Fußball ist eine der zahlreichen außermathematischen Leidenschaften du Sautoys, der diese Aktivitäten stets wieder zur Mathematikvermittlung zu nutzen weiß. So widmete er sich in einem seiner populärsten Essays und zugleich vielfach gehaltenen Vortrag der Frage, warum David Beckham bei Real Madrid ausgerechnet mit der Nummer 23 auflief – einer sehr speziellen Primzahl. Du Sautoy selbst spielte zu dieser Zeit als Hobbykicker für Recreativo Hackney und trug dabei das Trikot mit der Nummer 17. Das ist die Lieblingszahl des Mathematikers – und eine der nur insgesamt fünf Fermat-Zahlen, die auch eine Primzahl sind.

Den Primzahlen widmete der Spezialist für Zahlen- und Gruppentheorie auch sein erstes populärwissenschaftliches Buch, das prompt zu einem internationalen Bestseller wurde und ihn berühmt machte: Im Zentrum von "Die Musik der Primzahlen" (orig. 2003) steht eines der größten ungelösten Probleme der Mathematik, nämlich die 1859 aufgestellte Riemann-Vermutung, bei der es um die zufällige Verteilung der Primzahlen geht.

Förderung durch die Royal Society

Dass du Sautoy Mathematiker wurde, hatte er der besonderen Förderung durch einen Lehrer zu verdanken, der dem Zwölfjährigen einige populärwissenschaftliche Mathebücher zu lesen gab.

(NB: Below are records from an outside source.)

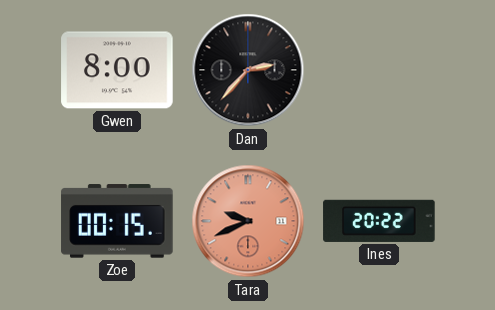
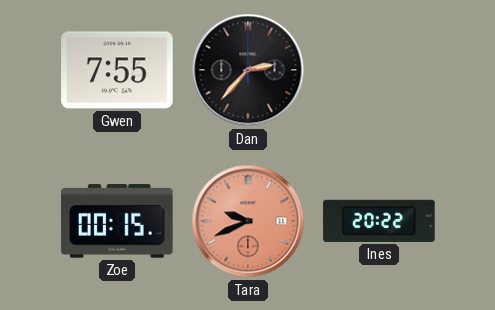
Gwen: 8:00 -> 7:55
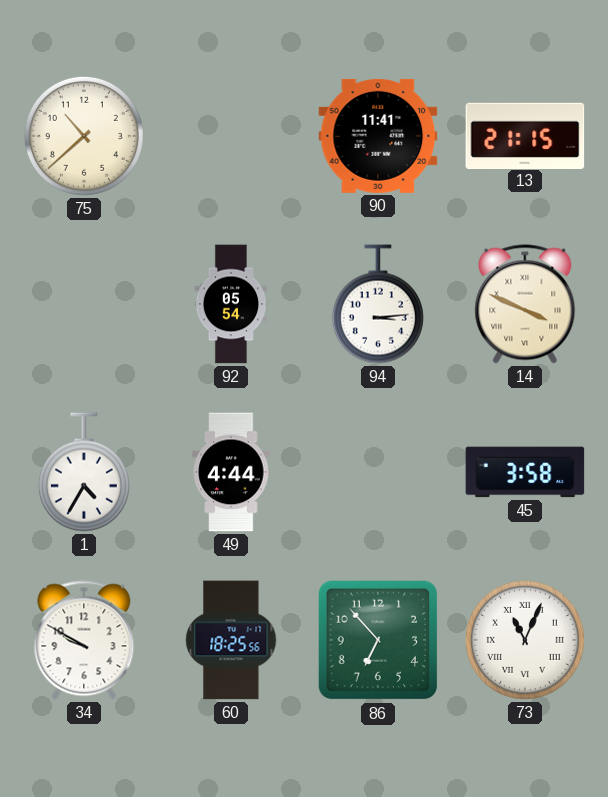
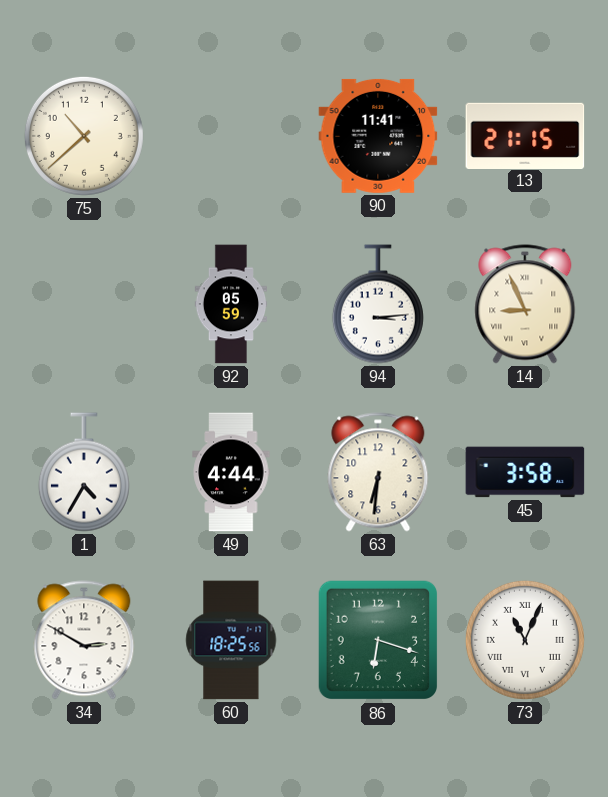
92: 05:54 -> 05:59
14: 3:49 -> 8:56
63: none -> 6:31
34: 9:50 -> 2:50
86: 6:53 -> 6:18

Er selbst wurde zum erfolgreichen Autor in diesem Genre, weil ihn die Royal Society mit einem Stipendium dabei unterstützte, wie er erzählt.

In Großbritannien habe bereits im Jahr 2000 der Bericht des House of Lords auf diese Krise des öffentlichen Vertrauens in die Wissenschaft hingewiesen. Eine Folge davon sei gewesen, dass junge Forscherinnen und Forscher ermutigt wurden, nicht nur mit ihren Kolleginnen und Kollegen zu reden, sondern auch stärker mit der Gesellschaft insgesamt zu kommunizieren, erinnert sich du Sautoy. "Heute hat sich an vielen britischen Unis und auch bei den Forschungsförderern die Überzeugung durchgesetzt, dass dieses Kommunizieren mit der Öffentlichkeit integraler Teil der Leistung von Uni-Angestellten ist und eben nicht eine Art von Extraarbeit, die man in der Freizeit erbringt."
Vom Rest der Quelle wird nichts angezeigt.